Apple has botched 3D for decades. So good luck with the Vision Pro, Tim

It looks like a fine product, but it's the ecoystem that will determine success

Column As we wait for Apple’s Vision Pro to arrive after pre-orders opened in early January, complete with a promise of 'spatial computing' perfected, Cupertino’s spotty history in the third dimension offers a useful counterweight to the reality distortion field accompanying the device’s launch.

As Apple's first product across its almost 50-year history to be explicitly dependent on real-time 3D graphics, the Vision Pro may look as though it represents an entirely new direction for the fruit cart. In fact, it's the latest chapter in a history littered with indifference, aborted standards, and failed products.

It's not as though the Apple ][ could have been an outstanding platform for 3D software, but all the way back in 1979, the first release of Microsoft Flight Simulator showed that it could do the job with wireframes. Early Macintosh computers came with a demo of a 3D 'bouncing ball' – seemingly lifted directly from a similar demo for Commodore's competing Amiga, a computer with substantial real-time 3D capabilities. But with only 2D support in its Toolbox API, creating those graphics on a Mac required deep assembly language programming skills.

Despite that testing requirement, two early Macintosh applications heralded the fusion of the graphical user interface and 3D interactivity. Virtus Walkthrough – prototyped by legendary programmer David Smith as a previsualization tool for James Cameron's The Abyss – generated detailed architectural walkthroughs of massive scenes. On a pokey Macintosh IIci, Virtus Walkthrough might only generate five frames a second – too slow for immersion, but perfectly acceptable for an architectural walkthrough running not on a half-million-dollar Silicon Graphics workstation but on a $1500 personal computer.

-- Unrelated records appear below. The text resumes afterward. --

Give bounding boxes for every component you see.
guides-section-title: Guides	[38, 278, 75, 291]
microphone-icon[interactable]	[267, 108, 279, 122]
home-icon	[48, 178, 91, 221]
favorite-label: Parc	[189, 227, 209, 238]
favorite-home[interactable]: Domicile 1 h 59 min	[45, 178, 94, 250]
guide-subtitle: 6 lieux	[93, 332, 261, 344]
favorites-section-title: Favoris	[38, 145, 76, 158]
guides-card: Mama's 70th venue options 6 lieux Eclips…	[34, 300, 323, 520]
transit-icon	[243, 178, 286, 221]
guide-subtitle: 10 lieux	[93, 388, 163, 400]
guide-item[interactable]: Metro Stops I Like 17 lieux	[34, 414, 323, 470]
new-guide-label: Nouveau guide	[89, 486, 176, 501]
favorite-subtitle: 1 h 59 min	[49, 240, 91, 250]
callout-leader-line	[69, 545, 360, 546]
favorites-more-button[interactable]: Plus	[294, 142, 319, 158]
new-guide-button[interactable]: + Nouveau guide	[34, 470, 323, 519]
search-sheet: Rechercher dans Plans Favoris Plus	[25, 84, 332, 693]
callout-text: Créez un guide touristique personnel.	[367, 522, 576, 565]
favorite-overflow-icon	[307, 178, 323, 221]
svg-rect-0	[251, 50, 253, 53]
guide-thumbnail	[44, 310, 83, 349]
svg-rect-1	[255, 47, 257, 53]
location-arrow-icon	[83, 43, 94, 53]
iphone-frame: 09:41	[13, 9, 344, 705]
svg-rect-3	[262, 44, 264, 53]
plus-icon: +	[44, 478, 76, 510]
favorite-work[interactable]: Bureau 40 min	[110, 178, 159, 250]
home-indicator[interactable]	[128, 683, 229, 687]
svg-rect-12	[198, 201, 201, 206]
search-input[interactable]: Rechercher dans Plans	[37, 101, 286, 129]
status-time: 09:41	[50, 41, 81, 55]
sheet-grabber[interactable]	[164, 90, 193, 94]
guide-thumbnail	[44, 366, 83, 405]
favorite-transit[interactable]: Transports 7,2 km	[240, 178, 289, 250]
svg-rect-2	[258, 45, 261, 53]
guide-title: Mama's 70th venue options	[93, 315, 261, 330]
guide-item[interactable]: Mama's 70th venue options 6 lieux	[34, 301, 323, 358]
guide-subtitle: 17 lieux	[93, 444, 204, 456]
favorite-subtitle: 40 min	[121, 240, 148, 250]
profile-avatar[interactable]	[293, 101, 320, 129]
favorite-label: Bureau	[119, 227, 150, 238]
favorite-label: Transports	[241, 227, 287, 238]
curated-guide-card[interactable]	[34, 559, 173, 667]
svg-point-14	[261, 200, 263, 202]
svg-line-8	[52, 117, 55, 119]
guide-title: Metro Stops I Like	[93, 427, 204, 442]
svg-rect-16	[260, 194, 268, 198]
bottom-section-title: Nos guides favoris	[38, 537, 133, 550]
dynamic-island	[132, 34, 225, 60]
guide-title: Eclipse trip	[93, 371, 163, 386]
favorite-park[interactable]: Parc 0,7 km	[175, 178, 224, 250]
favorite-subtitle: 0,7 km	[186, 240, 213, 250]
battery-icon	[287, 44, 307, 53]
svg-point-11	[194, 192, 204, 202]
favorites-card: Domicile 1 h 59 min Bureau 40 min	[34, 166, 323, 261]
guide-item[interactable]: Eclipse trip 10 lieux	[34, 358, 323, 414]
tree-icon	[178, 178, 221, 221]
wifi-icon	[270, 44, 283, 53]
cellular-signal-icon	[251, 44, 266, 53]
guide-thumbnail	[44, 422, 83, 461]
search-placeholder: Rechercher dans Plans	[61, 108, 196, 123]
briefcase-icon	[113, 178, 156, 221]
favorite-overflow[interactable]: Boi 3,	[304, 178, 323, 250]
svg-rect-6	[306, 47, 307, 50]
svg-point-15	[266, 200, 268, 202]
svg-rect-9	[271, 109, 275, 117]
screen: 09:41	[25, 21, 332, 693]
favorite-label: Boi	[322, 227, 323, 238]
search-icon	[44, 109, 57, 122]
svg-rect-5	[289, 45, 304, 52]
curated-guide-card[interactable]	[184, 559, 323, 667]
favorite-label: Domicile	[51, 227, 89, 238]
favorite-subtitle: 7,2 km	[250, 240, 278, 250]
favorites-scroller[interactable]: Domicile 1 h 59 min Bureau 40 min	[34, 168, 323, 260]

The other early title, Spectre, generated a Battlezone-like tank game, all wireframes and jagged landscapes. Unlike Battlezone, Spectre had been built around Apple's plug-and-play AppleTalk. Years before Wolfenstein 3D, DOOM, or LAN parties, I challenged the other engineers at Shiva Corporation (we brought you WFH with our dial-into-an-AppleTalk network from your home modem) to Friday afternoon battles royale, artillery chasing our packets around the network.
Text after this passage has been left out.